* What the task asks: In the records below, find each line with "hölgyeknek" and copy it.

(Extracted page text data)
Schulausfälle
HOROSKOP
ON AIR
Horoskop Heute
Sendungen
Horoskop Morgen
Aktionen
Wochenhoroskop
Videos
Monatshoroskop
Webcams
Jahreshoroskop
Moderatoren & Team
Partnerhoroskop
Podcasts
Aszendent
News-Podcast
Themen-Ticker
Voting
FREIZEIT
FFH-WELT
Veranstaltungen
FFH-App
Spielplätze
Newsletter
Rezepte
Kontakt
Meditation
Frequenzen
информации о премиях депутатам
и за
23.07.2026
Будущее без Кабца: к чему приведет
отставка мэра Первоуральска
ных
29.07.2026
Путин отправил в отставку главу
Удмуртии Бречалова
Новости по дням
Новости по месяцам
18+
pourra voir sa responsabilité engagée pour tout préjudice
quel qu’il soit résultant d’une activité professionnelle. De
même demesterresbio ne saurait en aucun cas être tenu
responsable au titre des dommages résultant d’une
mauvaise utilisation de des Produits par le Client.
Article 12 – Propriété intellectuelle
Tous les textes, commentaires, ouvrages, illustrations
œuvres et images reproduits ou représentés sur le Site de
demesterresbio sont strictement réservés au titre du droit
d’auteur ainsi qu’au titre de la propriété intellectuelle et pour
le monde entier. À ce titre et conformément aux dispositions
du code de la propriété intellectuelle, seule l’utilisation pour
==
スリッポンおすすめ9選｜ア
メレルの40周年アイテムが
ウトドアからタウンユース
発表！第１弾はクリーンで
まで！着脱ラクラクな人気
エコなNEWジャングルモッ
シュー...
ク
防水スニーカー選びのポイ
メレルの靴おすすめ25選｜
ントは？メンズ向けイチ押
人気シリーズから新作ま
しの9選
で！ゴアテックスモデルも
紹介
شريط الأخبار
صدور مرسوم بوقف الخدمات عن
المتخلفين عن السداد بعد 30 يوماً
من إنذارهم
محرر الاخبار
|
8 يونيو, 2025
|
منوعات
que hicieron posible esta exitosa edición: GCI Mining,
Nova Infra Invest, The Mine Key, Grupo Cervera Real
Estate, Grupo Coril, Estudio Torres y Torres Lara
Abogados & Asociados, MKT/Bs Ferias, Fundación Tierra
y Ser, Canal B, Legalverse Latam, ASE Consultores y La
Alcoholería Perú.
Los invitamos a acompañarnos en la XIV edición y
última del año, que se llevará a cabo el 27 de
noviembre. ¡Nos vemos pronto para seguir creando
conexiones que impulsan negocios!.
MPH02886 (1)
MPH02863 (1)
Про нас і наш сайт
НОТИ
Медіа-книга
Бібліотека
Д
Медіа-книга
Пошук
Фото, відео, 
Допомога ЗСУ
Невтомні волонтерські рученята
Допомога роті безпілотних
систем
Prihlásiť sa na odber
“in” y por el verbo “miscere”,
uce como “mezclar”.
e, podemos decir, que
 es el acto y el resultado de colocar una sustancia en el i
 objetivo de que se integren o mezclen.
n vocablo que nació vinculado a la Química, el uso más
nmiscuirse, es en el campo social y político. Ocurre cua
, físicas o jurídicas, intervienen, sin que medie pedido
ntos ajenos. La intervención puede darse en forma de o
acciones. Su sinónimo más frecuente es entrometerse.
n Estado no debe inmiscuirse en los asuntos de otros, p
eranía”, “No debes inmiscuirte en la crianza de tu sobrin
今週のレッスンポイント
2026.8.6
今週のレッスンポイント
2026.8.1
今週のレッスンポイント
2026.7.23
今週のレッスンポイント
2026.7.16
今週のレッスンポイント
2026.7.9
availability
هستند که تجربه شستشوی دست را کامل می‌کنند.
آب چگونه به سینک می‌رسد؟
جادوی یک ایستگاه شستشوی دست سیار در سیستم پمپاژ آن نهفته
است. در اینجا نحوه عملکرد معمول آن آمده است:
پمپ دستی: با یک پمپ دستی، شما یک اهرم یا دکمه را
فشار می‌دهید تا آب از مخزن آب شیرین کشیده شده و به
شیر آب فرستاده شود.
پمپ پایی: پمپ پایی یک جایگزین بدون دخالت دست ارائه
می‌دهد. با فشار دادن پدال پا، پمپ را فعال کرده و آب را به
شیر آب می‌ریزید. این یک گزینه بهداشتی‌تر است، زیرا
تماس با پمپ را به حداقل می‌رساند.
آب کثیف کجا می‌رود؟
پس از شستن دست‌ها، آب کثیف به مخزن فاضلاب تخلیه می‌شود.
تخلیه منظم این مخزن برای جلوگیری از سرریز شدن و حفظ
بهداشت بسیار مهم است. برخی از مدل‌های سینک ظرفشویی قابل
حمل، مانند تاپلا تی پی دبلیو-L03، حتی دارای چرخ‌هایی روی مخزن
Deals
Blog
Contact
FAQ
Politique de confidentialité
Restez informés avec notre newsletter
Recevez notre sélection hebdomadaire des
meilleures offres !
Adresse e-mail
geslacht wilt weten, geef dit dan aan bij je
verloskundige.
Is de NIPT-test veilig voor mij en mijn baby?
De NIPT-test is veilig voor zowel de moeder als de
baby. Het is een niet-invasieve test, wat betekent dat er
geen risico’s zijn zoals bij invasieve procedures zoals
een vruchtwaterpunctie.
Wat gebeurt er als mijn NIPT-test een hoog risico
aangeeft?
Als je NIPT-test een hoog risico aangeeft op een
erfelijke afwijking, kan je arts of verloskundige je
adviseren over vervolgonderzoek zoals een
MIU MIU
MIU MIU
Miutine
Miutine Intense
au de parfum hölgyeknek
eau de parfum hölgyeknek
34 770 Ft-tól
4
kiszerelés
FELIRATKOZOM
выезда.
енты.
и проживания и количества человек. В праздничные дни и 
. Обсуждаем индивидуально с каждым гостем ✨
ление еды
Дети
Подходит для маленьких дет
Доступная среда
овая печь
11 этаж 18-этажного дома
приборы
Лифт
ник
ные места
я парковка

* Answer to this problem:
au de parfum hölgyeknek
eau de parfum hölgyeknek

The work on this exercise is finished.